I’ve never been sexually assaulted. I’ve never been afraid for my personal safety during a sexual encounter. I’ve never been physically forced to do something I didn’t want to do.
On a related note, I have a Johnson.
This doesn’t mean I haven’t had sexual encounters in which I failed to give constant affirmative consent—encounters that would be deemed sexual assault under a yes-means-yes policy. It also doesn’t mean that I haven’t had highly regrettable sexual experiences—ones that weighed heavy on my psyche for months after they happened.
However, when I look at the systemic problem of sexual assault on a macro level, I have a hard time seeing why I, or other men, should take up airspace talking about our experiences being assaulted by women when women are still so much more likely to be assaulted by men.
After all, even when I’ve failed to affirmatively consent in the past (even when I’ve technically been assaulted) I have always been in control of the situation. As a man, I’ve always known that the country’s institutions, courts, and wealth are controlled by people of my gender—that if I report a crime, I will be heard, and if I fight back, I will be able to escape. Women cannot say the same thing.
This is why I was so disappointed when I clicked “submit” on Harvard’s highly-publicized sexual conduct survey without having to answer any questions on whether or not I’ve ever been the perpetrator of sexual violence. How can our school claim to be conducting a comprehensive survey on sexual assault without attempting to determine the presence of assaulters? Isn’t this kind of one-sided questioning the moral equivalent of investigating a murder by asking everyone in a society whether they, too, have been murdered, instead of whether or not they have killed anybody?
If we only allow students at Harvard to play the role of victim, we are failing to take ownership over our environment. We are allowing men to view assault as a passive act—as something that just happens to someone, instead of something that someone (generally, a male) actively does to someone else (generally, a female). We are effectively choosing to say, “Women were raped,” instead of, “Men raped women.”
In doing so, Harvard and Westat, the independent research firm that created the survey, implicitly absolve Harvard’s male students of responsibility. This kind of hands-off approach to targeting assaulters (an approach that depicts Harvard as a place where people are either assaulted or innocent) creates the impression that Harvard students don’t commit sexual assault and that men aren’t disproportionately guilty. In the process, Harvard and Westat establish a destructive false equivalency between the physically, socially, and culturally different experiences of men and women who face assault.
I recall one night in high-school when I took this equivalency to heart and told a girl who made a move on me that I was “too drunk to consent, and [didn’t] want to be raped.” Sure, I may have had a few too many drinks that night, but I was never in danger and I never feared for my personal safety; we also definitely weren't going to have sex. So, telling her that I was too drunk to consent—and then, telling all of my friends the story—perpetuated the idea that all sexual assault (and, in this case, rape) is something that can be avoided with a light-hearted joke, when, in reality, women do not have that luxury.

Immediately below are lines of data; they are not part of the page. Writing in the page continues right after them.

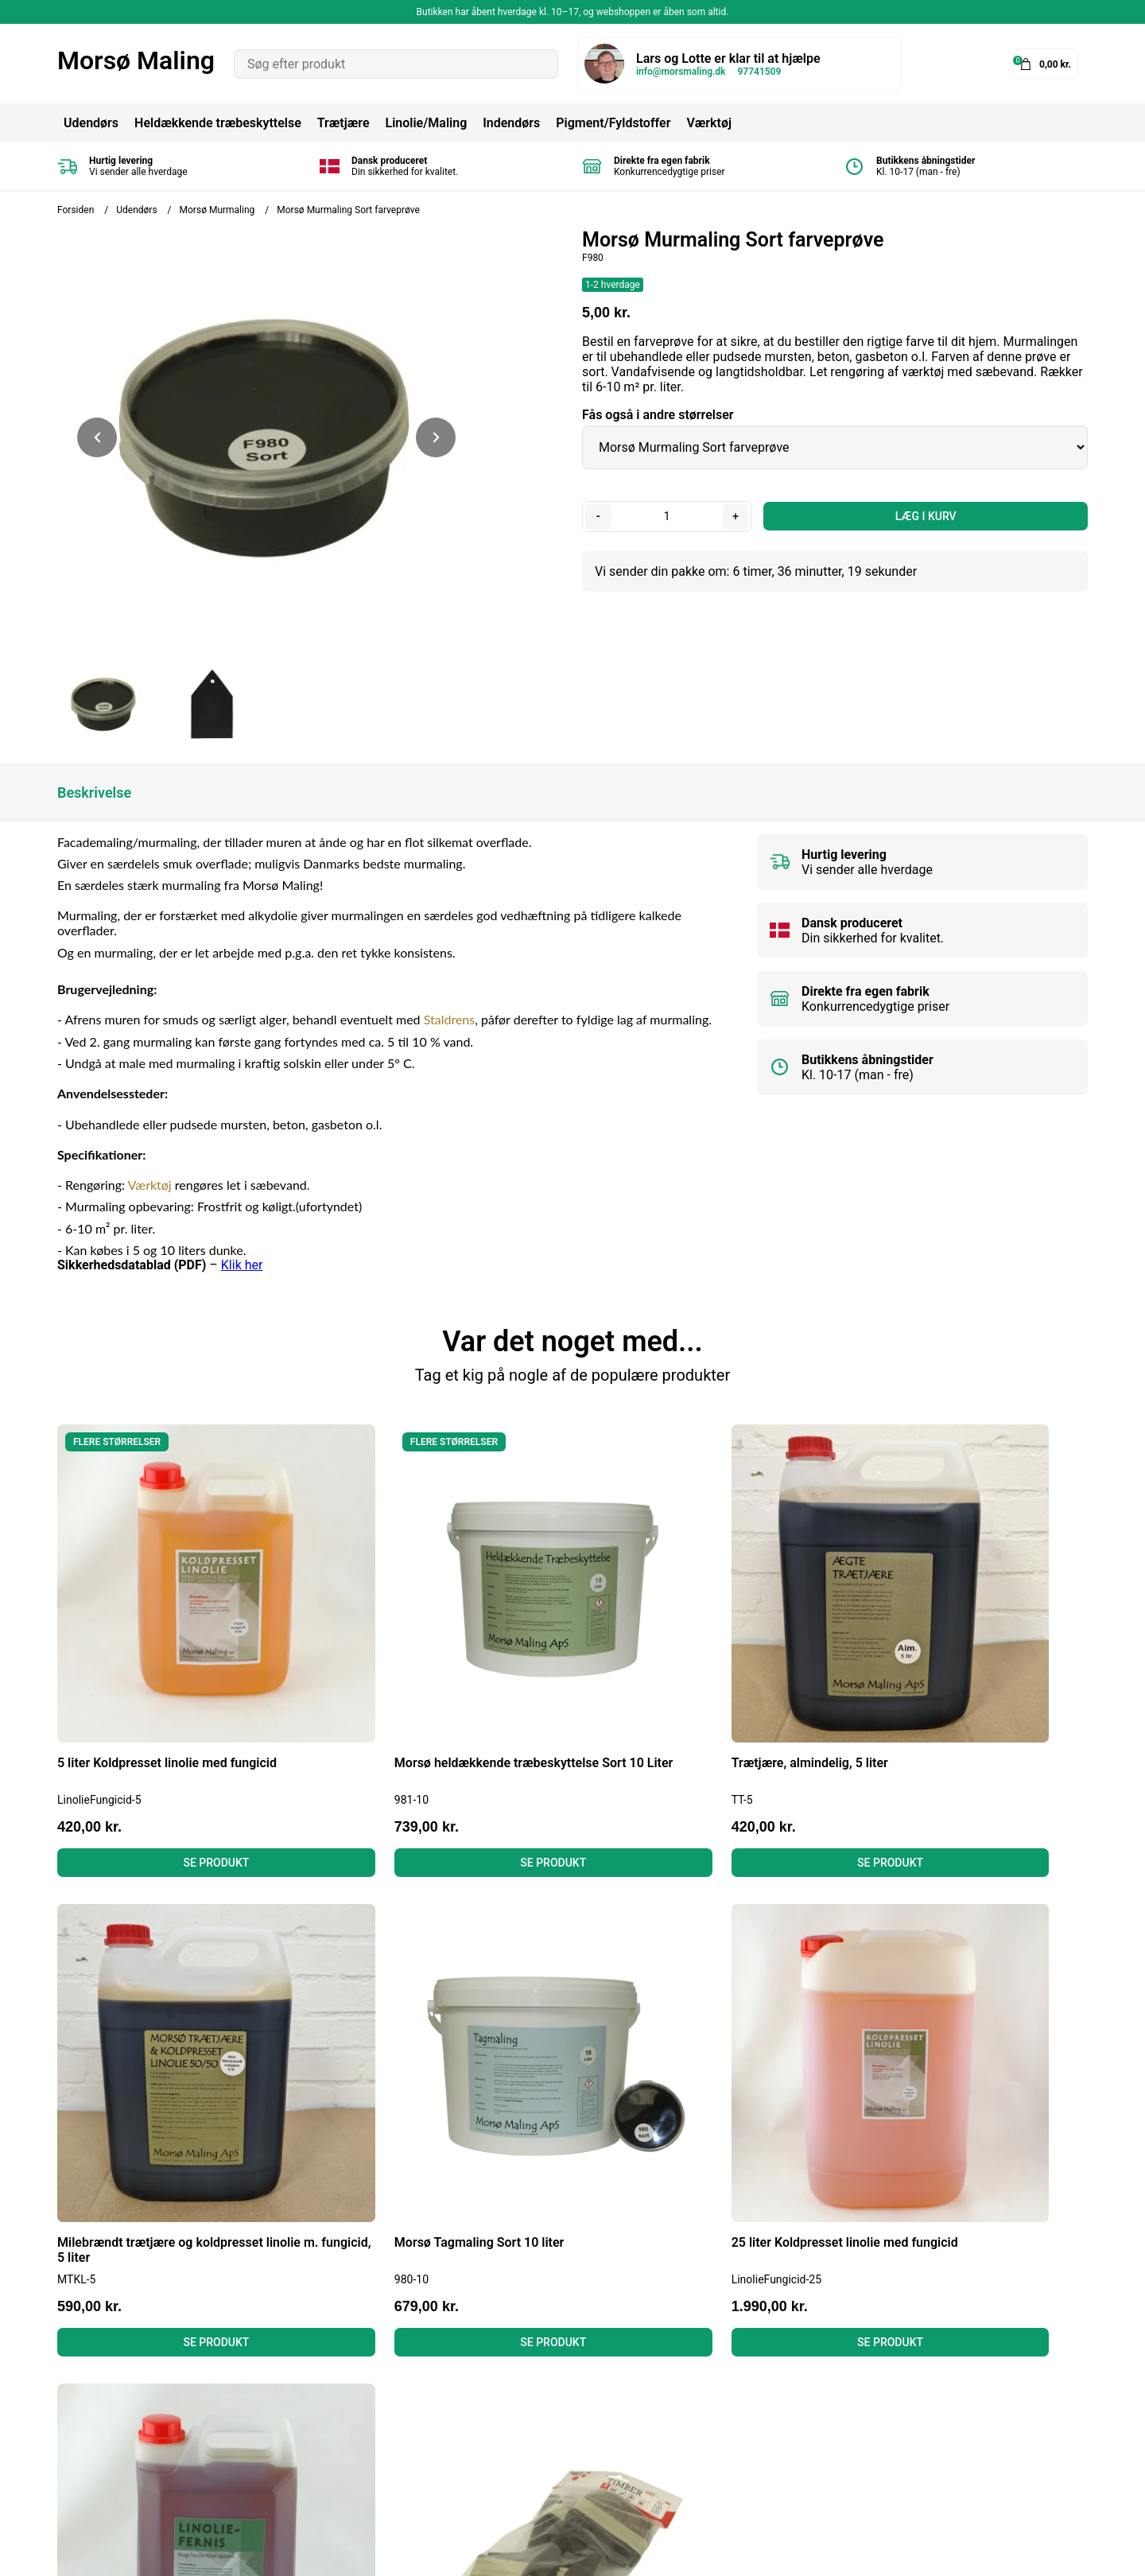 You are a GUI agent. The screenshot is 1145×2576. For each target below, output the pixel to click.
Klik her (242, 1264)
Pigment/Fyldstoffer (613, 122)
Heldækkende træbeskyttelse (217, 122)
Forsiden (75, 210)
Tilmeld (1060, 2419)
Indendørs (511, 122)
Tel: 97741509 (97, 2412)
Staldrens (449, 1019)
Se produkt (179, 1787)
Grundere (550, 2455)
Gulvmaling (556, 2434)
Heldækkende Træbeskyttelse (607, 2348)
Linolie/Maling (426, 122)
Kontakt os (320, 2455)
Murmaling (554, 2412)
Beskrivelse (94, 792)
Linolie (542, 2391)
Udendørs (91, 122)
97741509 (759, 71)
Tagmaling (554, 2369)
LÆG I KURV (923, 516)
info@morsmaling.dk (680, 71)
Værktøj (709, 122)
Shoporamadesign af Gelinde (1005, 2551)
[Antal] (664, 516)
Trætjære (343, 122)
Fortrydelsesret (332, 2391)
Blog (303, 2348)
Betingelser (322, 2369)
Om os (308, 2434)
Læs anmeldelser (338, 2412)
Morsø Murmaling (217, 210) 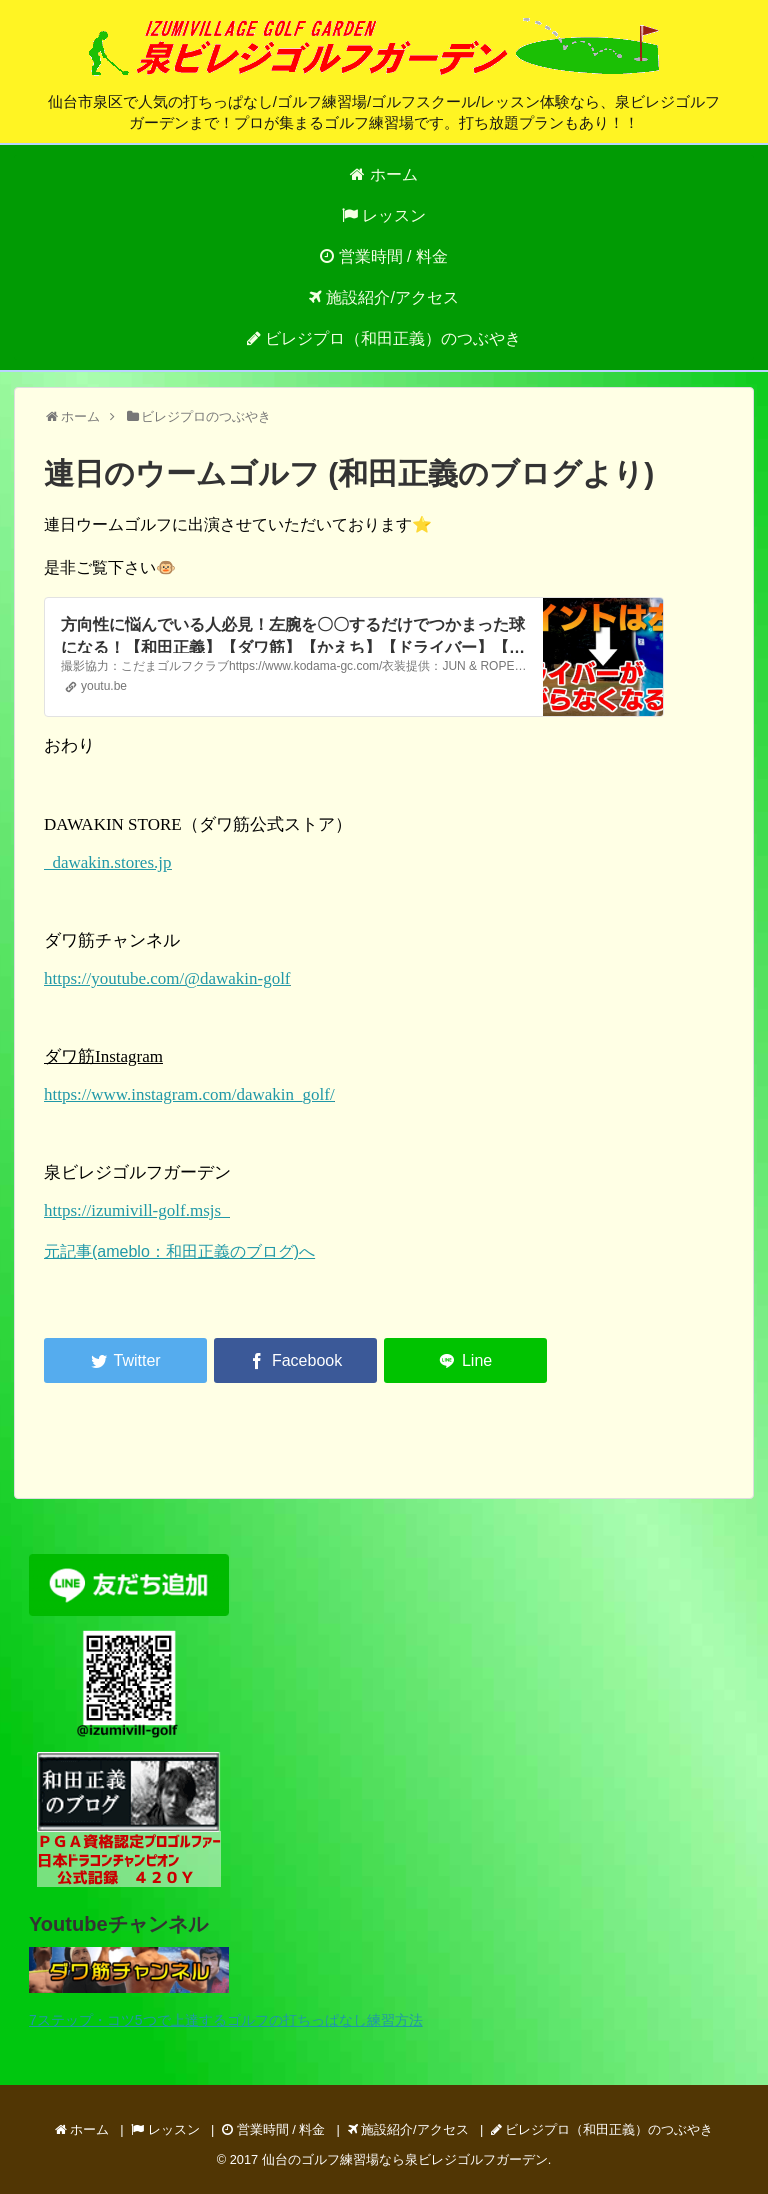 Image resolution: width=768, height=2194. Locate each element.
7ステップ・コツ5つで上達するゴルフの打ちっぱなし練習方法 (226, 2020)
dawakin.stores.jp (107, 862)
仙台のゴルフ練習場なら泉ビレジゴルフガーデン (405, 2159)
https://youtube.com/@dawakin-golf (167, 978)
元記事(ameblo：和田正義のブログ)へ (179, 1251)
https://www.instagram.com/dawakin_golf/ (189, 1094)
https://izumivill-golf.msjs (137, 1210) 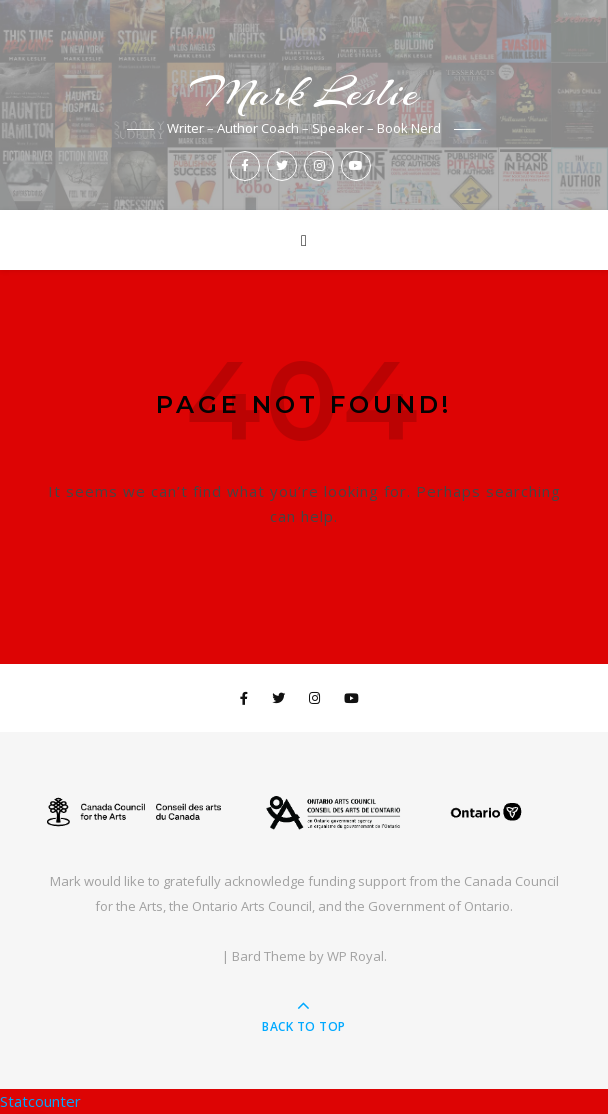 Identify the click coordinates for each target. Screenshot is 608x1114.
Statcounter (40, 1101)
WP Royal (355, 956)
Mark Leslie (304, 92) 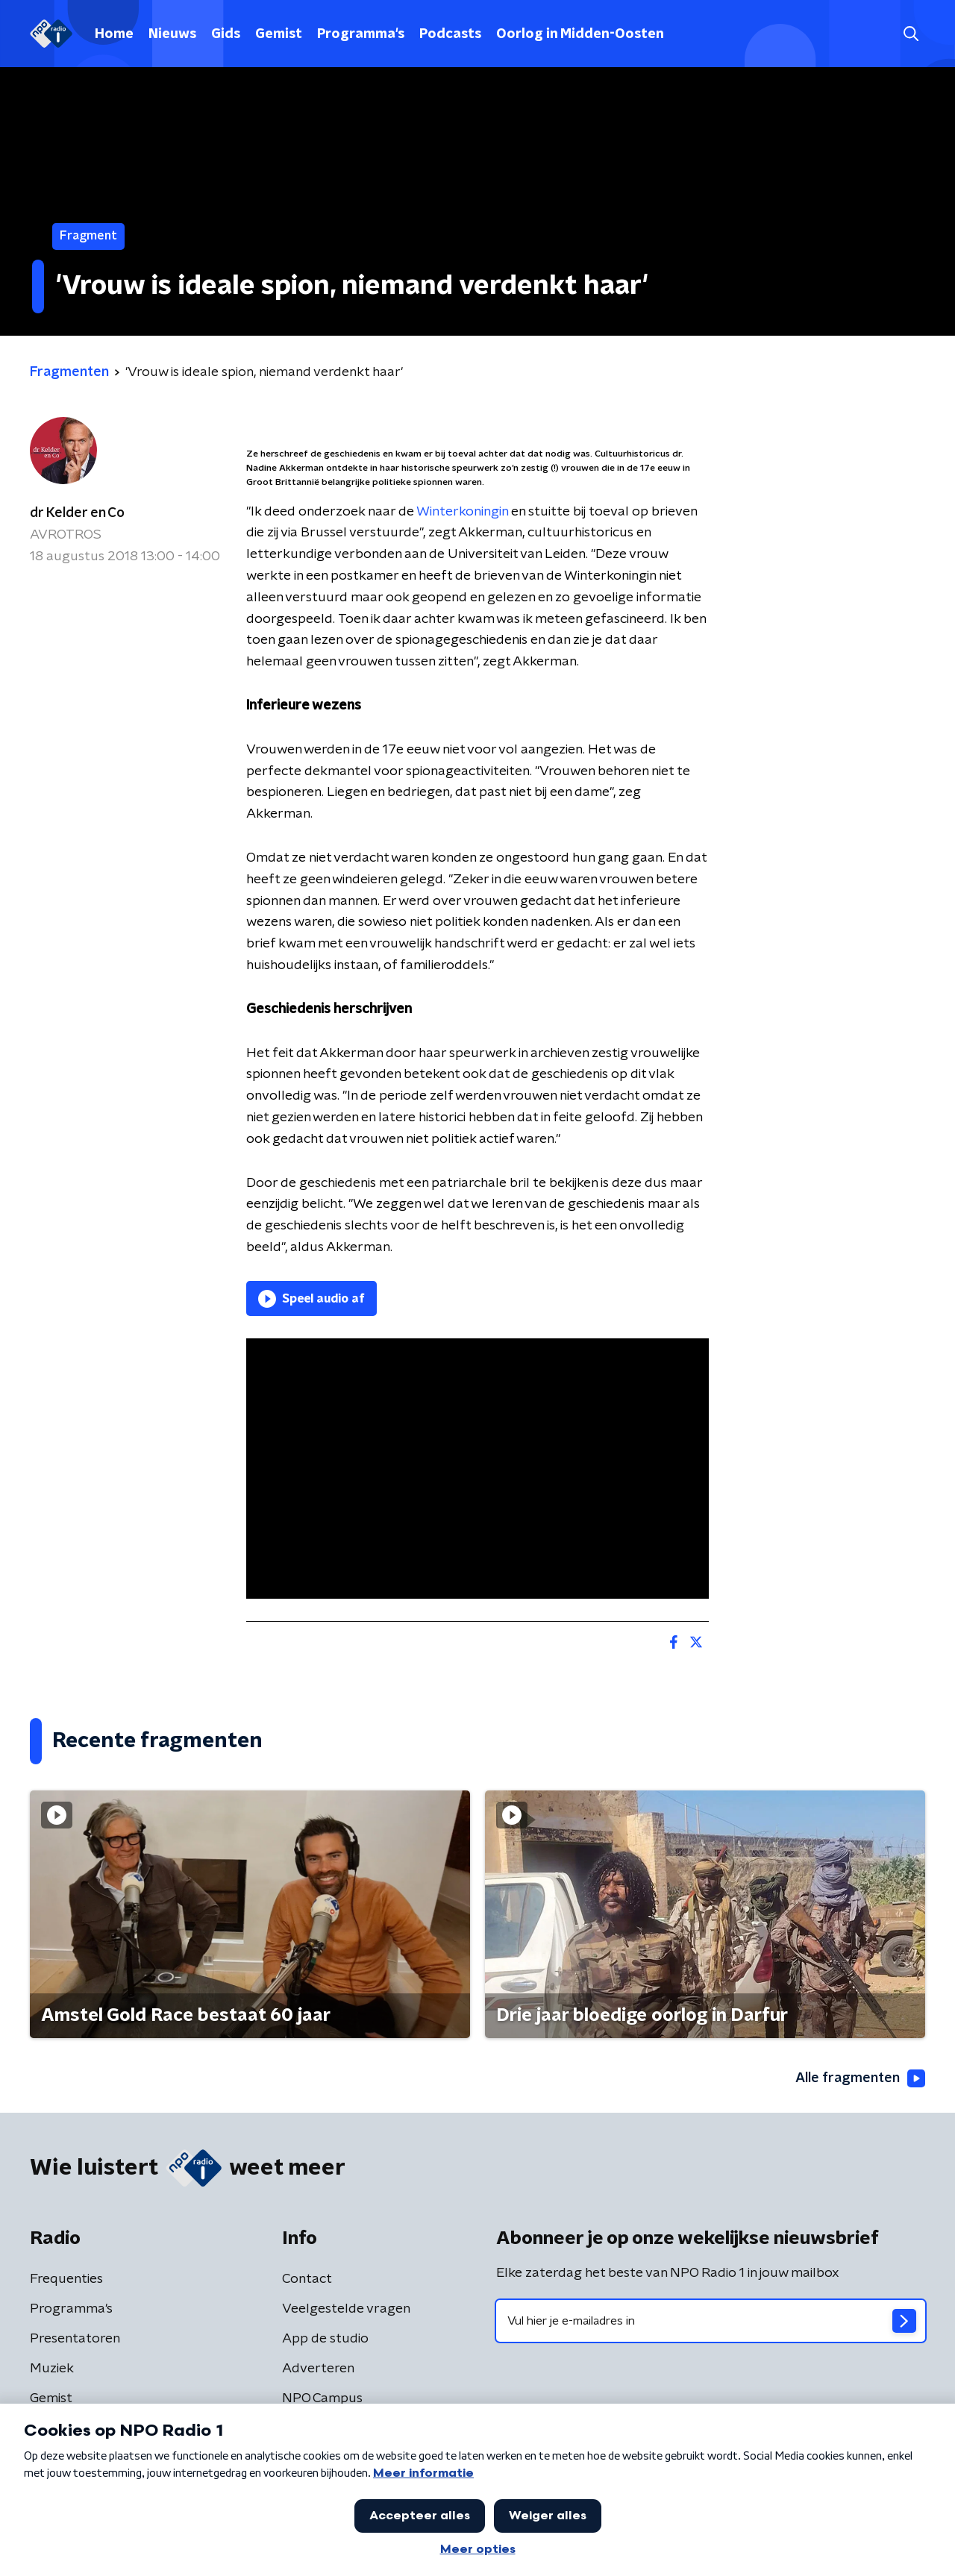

According to the National Crime Victimization Survey, 38 percent of sexual violence is committed against men, and obviously, if we had infinite resources at our disposal, we would work tirelessly to put an end to all sexual violence. To this point, so-called manrape in prisons and schools remains a serious issue with serious consequences. But when 20 to 25 percent of women in higher educational institutions will be victims of completed or attempted sexual assault by the time they graduate, when 9 out of 10 female victims know their offender, and when women have to be careful about leaving their drinks out at parties and leaving parties with people they see as friends, female-on-male rape becomes almost irrelevant.
As a man, I make 100 cents on the dollar, I’m almost always physically in control, and, yes, I have a Johnson.
I am not a victim.
Sam H. Koppelman ’18, a Crimson editorial writer, lives in Hollis Hall.